» **Action item**:
The lines to copy are those with "reviewing" in them. Pull each one from the entries below.

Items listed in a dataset
[Start of Attachment]

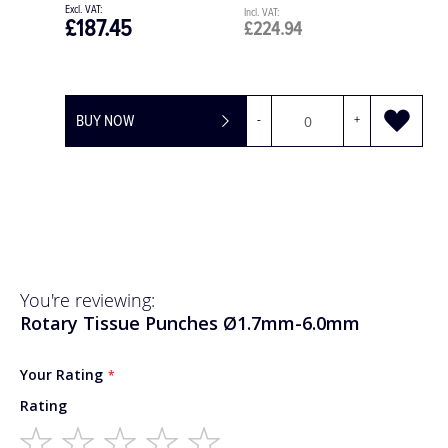
£120.00
£144.00
BUY NOW
You're reviewing:
Rotary Tissue Punches Ø1.7mm-6.0mm
Your Rating
Rating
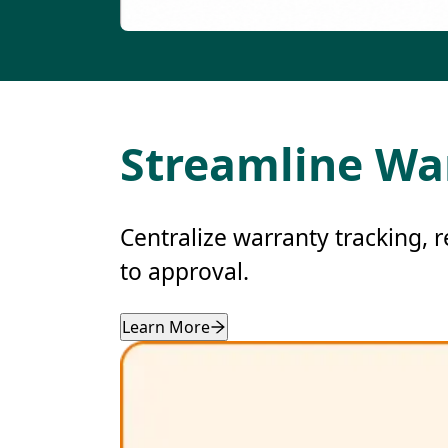
Streamline Wa
Centralize warranty tracking, 
to approval.
Learn More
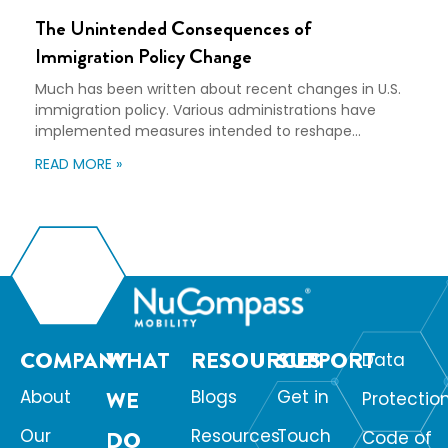
The Unintended Consequences of
Immigration Policy Change
Much has been written about recent changes in U.S.
immigration policy. Various administrations have
implemented measures intended to reshape
immigration flows, influence labor markets, and
READ MORE »
encourage domestic investment. This is not an
argument for or against a particular immigration
policy; it’s a look at what can happen when policy
objectives meet the realities of workforce […]
COMPANY
WHAT
RESOURCES
SUPPORT
Data
About
WE
Blogs
Get in
Protectio
Our
Resources
Touch
DO
Code of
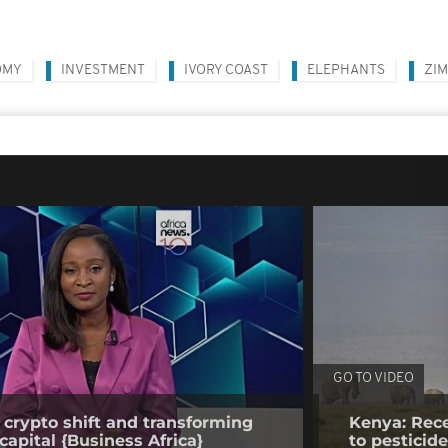
OMY
INVESTMENT
IVORY COAST
ELEPHANTS
ZI
GO TO VIDEO
 crypto shift and transforming
Kenya: Rece
capital {Business Africa}
to pesticid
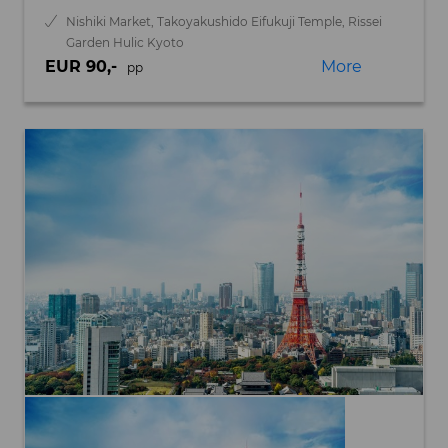
Nishiki Market, Takoyakushido Eifukuji Temple, Rissei
Garden Hulic Kyoto
EUR 90,-
More
pp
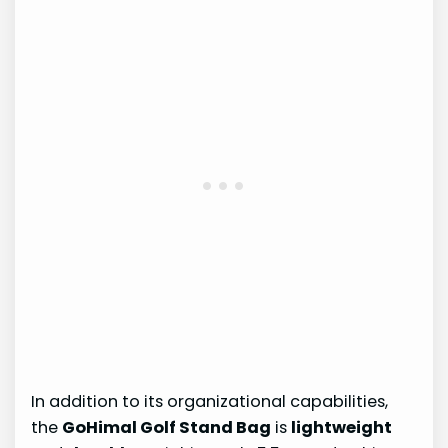
In addition to its organizational capabilities,
the
GoHimal Golf Stand Bag
is
lightweight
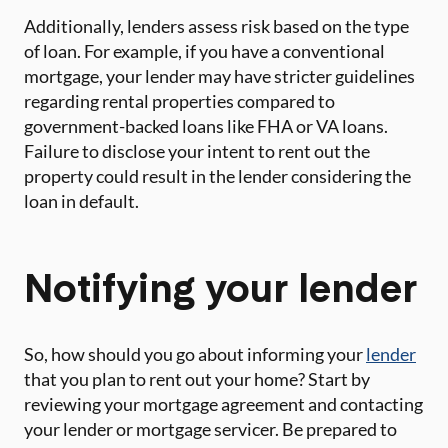
Additionally, lenders assess risk based on the type
of loan. For example, if you have a conventional
mortgage, your lender may have stricter guidelines
regarding rental properties compared to
government-backed loans like FHA or VA loans.
Failure to disclose your intent to rent out the
property could result in the lender considering the
loan in default.
Notifying your lender
So, how should you go about informing your
lender
that you plan to rent out your home? Start by
reviewing your mortgage agreement and contacting
your lender or mortgage servicer. Be prepared to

[End of Attachment]

» **Written solution**:
You're reviewing:
reviewing your mortgage agreement and contacting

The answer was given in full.